_What you need to do_:
From the listing below, select every line where the word "energy" appears.

_Records for this exercise_:
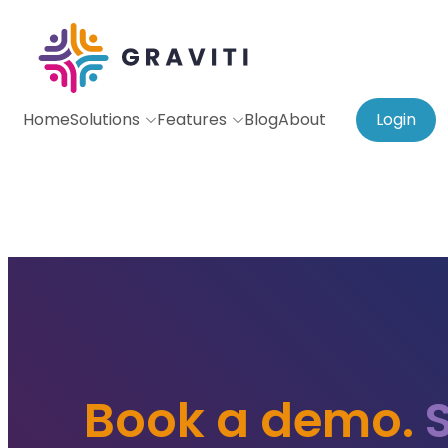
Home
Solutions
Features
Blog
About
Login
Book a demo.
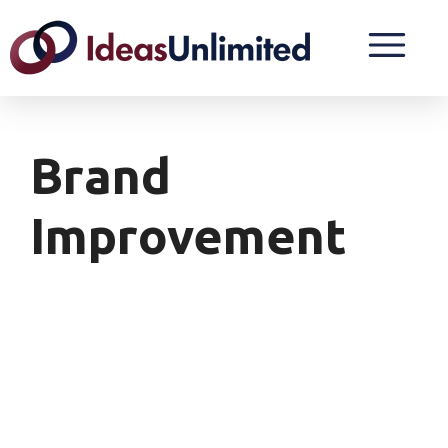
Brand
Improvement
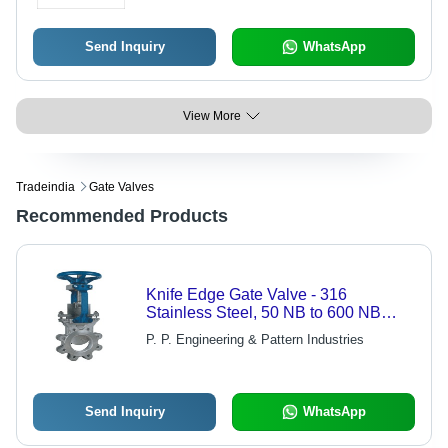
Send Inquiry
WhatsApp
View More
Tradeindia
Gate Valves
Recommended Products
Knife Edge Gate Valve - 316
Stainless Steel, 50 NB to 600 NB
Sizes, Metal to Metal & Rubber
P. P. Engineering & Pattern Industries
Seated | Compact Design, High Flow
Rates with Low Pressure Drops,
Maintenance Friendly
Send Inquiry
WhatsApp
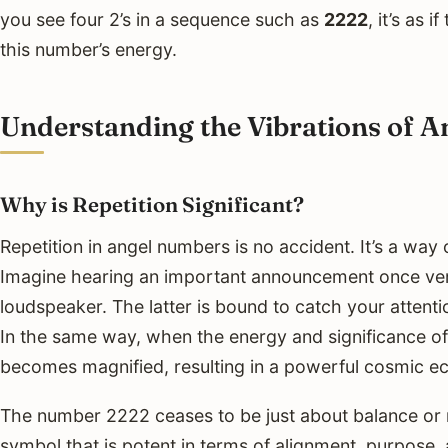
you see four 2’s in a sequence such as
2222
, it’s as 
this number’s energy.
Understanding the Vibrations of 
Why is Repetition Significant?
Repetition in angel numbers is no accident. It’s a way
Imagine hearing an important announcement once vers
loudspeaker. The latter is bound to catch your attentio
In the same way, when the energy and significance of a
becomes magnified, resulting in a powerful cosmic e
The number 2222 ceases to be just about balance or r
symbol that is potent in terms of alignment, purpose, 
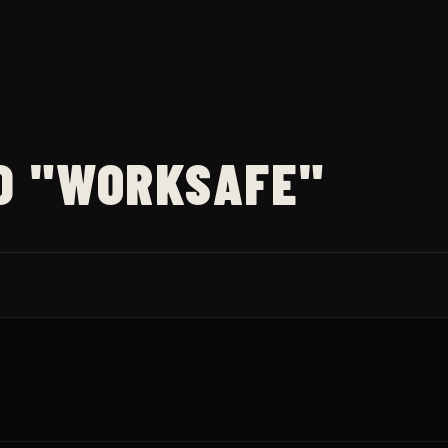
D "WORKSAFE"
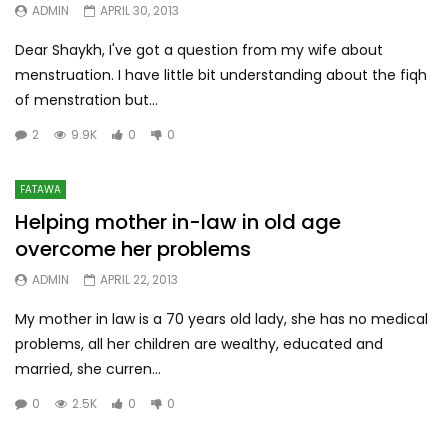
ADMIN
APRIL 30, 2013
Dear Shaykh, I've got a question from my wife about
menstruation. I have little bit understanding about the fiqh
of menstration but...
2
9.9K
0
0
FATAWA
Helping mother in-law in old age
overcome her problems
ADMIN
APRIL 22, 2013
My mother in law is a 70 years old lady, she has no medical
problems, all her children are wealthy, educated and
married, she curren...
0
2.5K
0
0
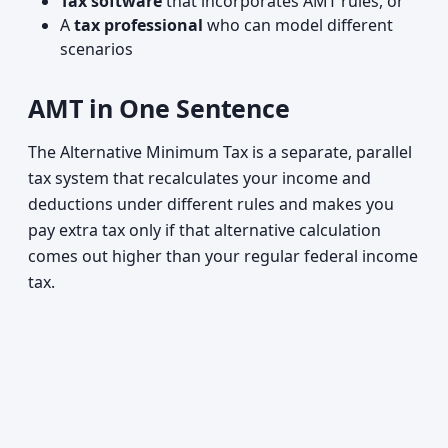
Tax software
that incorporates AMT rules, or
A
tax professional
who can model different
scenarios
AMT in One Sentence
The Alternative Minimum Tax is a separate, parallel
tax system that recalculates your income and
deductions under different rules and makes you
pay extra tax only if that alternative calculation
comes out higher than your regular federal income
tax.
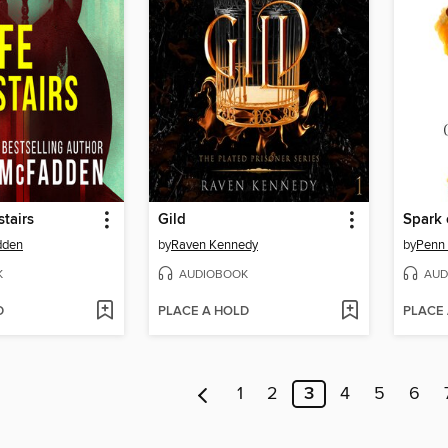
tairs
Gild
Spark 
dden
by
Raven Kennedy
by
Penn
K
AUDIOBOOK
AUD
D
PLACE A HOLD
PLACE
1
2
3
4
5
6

--

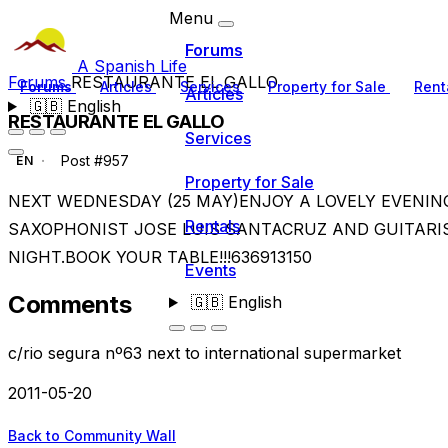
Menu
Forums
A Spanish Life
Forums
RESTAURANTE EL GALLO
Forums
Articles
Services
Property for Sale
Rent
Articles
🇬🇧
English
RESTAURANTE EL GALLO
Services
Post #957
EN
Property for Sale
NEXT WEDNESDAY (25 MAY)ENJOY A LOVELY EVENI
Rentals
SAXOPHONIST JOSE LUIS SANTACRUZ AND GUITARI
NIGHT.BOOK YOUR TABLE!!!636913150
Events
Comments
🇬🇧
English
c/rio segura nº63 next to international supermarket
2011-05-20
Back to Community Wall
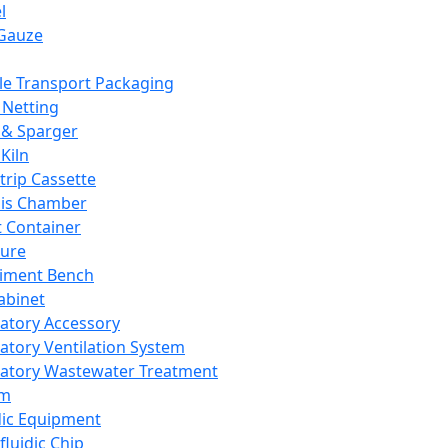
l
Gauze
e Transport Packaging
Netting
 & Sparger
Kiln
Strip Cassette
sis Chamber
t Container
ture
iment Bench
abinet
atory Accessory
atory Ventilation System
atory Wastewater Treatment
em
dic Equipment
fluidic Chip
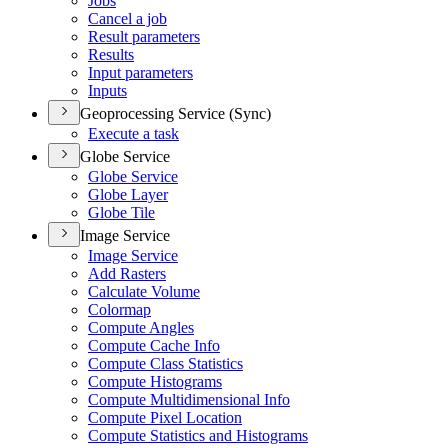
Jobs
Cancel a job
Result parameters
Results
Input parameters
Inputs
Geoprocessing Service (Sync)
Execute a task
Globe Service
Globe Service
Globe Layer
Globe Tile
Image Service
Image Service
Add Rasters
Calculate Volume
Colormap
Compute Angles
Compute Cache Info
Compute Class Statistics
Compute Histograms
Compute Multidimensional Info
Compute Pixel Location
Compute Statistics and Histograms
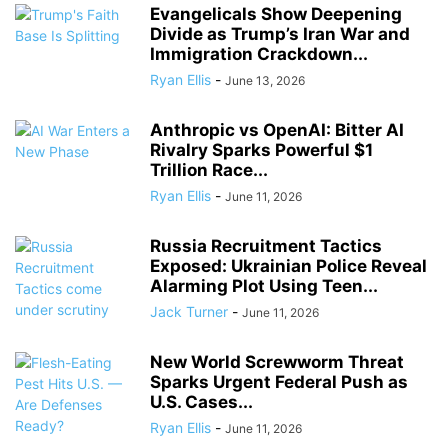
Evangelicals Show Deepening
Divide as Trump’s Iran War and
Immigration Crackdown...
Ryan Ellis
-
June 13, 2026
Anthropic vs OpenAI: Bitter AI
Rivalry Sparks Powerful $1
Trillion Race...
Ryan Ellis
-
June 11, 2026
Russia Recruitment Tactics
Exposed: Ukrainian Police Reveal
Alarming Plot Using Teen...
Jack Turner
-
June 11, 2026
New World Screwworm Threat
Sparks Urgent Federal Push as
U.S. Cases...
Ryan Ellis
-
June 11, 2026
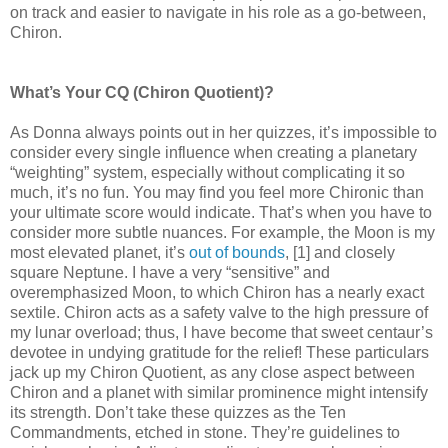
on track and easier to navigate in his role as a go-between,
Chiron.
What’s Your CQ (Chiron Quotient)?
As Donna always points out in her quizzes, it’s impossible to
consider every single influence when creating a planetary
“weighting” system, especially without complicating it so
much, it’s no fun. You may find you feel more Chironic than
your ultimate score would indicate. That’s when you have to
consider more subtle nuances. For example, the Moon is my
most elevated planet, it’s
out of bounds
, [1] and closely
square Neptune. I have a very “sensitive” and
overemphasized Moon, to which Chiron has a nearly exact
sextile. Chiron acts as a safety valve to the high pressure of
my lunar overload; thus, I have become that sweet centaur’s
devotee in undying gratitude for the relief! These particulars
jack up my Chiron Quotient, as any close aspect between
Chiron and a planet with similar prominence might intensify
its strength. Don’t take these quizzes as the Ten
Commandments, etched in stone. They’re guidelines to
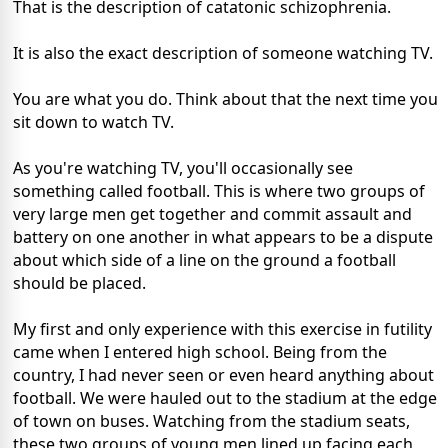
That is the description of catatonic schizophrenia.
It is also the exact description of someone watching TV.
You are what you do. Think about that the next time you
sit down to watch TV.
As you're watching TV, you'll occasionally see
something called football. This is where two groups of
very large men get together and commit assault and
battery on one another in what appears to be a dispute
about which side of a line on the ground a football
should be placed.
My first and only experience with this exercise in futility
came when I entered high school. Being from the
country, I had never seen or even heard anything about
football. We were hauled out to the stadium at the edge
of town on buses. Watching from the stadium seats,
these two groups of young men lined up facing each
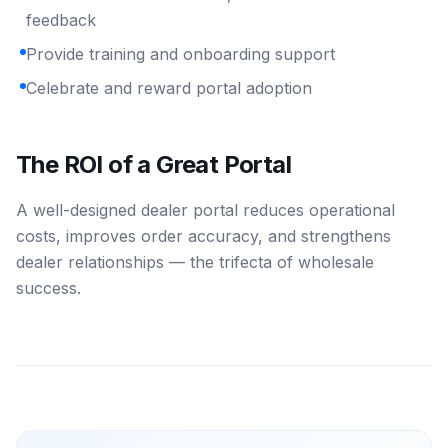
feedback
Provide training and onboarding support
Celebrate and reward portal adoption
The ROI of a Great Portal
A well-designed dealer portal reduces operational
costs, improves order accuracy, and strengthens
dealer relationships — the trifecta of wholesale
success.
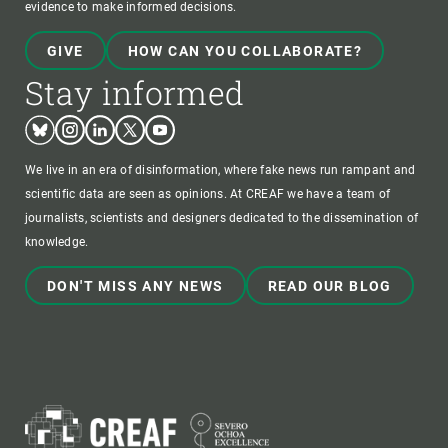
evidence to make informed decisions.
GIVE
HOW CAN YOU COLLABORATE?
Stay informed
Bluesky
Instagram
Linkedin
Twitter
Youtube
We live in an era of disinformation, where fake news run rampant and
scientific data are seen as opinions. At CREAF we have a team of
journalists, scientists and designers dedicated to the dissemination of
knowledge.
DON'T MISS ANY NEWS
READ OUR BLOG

--

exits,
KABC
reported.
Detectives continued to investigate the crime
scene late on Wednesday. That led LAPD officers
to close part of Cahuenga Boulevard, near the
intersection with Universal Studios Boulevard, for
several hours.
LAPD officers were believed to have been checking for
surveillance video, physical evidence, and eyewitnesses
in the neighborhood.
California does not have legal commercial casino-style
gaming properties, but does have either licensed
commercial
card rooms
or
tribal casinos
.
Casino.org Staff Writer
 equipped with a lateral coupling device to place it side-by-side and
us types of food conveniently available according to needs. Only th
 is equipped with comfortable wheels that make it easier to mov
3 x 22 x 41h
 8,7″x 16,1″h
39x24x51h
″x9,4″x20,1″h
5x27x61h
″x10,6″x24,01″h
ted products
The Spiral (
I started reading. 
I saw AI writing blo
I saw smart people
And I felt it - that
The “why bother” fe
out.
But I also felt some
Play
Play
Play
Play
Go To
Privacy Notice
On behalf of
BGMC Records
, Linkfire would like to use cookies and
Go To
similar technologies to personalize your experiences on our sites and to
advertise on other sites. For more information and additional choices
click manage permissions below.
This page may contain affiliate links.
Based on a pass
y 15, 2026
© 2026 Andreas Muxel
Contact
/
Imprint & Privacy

_Written solution_:
this number’s energy.
In the same way, when the energy and significance of a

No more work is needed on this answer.